[Task goal] Extract, without alteration, each line from the start of the listing to the line bearing "legunt saepius. Claritas est etiam processus".
━━━━━ Entries shown
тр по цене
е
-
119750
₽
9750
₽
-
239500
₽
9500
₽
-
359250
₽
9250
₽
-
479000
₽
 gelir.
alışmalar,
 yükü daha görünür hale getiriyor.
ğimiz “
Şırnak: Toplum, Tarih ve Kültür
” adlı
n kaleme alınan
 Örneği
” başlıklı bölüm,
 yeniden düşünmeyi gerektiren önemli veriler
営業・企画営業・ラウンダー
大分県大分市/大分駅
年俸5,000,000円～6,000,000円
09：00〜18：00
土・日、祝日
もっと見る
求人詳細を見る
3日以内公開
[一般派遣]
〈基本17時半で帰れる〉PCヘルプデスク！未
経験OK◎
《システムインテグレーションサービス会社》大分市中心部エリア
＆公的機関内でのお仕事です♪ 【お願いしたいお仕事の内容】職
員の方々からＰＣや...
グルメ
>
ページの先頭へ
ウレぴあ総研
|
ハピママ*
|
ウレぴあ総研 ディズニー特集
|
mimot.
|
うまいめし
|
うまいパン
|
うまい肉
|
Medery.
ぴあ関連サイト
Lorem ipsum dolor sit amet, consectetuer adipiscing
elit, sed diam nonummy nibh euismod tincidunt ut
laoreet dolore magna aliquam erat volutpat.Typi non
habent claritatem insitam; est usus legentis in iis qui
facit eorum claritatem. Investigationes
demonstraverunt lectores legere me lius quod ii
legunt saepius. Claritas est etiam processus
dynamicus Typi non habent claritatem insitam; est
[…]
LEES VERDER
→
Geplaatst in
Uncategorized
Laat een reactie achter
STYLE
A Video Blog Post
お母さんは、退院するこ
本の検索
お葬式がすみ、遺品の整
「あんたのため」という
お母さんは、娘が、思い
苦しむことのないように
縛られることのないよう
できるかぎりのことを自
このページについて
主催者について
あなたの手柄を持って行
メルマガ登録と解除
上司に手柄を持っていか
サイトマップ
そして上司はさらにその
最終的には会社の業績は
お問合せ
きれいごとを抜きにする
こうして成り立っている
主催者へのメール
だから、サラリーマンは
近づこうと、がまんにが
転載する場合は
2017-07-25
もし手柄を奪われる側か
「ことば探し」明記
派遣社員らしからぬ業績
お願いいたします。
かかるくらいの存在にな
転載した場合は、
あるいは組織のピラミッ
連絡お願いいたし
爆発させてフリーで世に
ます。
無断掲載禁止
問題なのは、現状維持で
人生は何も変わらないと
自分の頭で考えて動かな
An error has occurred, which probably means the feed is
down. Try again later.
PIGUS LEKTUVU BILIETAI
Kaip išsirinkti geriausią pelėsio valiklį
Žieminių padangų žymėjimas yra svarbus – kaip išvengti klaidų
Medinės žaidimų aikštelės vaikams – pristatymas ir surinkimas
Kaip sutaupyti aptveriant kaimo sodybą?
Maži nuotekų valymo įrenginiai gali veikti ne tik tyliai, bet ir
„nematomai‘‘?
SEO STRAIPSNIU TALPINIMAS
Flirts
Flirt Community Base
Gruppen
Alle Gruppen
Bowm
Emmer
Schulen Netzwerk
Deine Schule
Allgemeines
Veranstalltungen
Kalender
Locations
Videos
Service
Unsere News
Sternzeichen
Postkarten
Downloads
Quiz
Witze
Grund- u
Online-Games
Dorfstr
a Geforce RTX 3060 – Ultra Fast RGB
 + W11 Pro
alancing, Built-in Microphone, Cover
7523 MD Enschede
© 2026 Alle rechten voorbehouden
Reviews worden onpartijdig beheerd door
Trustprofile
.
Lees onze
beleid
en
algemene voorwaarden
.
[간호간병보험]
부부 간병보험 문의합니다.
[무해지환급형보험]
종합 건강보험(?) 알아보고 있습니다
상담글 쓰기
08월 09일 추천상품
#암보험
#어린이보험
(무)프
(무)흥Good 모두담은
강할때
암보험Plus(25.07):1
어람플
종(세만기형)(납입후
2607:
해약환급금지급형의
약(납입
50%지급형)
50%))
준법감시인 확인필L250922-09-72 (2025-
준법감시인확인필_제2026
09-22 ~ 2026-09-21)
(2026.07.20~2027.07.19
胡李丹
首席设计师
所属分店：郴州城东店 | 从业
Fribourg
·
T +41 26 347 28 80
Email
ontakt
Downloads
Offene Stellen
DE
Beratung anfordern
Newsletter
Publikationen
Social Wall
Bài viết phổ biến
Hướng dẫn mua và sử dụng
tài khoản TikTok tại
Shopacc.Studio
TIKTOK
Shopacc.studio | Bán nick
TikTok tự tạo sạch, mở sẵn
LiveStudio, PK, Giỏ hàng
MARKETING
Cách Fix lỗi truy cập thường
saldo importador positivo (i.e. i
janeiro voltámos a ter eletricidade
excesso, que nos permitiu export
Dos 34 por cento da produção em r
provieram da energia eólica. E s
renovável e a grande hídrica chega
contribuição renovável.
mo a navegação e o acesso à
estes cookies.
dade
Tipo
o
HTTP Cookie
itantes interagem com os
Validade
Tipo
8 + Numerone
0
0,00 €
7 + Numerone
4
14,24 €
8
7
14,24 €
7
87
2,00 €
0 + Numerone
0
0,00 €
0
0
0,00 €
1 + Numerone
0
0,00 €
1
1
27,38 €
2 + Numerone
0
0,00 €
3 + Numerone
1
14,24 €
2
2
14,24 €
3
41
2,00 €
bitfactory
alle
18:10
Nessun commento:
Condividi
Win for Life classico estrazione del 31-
━━━━━━━━━━
[Exercise response]
тр по цене
е
-
119750
₽
9750
₽
-
239500
₽
9500
₽
-
359250
₽
9250
₽
-
479000
₽
 gelir.
alışmalar,
 yükü daha görünür hale getiriyor.
ğimiz “
Şırnak: Toplum, Tarih ve Kültür
” adlı
n kaleme alınan
 Örneği
” başlıklı bölüm,
 yeniden düşünmeyi gerektiren önemli veriler
営業・企画営業・ラウンダー
大分県大分市/大分駅
年俸5,000,000円～6,000,000円
09：00〜18：00
土・日、祝日
もっと見る
求人詳細を見る
3日以内公開
[一般派遣]
〈基本17時半で帰れる〉PCヘルプデスク！未
経験OK◎
《システムインテグレーションサービス会社》大分市中心部エリア
＆公的機関内でのお仕事です♪ 【お願いしたいお仕事の内容】職
員の方々からＰＣや...
グルメ
>
ページの先頭へ
ウレぴあ総研
|
ハピママ*
|
ウレぴあ総研 ディズニー特集
|
mimot.
|
うまいめし
|
うまいパン
|
うまい肉
|
Medery.
ぴあ関連サイト
Lorem ipsum dolor sit amet, consectetuer adipiscing
elit, sed diam nonummy nibh euismod tincidunt ut
laoreet dolore magna aliquam erat volutpat.Typi non
habent claritatem insitam; est usus legentis in iis qui
facit eorum claritatem. Investigationes
demonstraverunt lectores legere me lius quod ii
legunt saepius. Claritas est etiam processus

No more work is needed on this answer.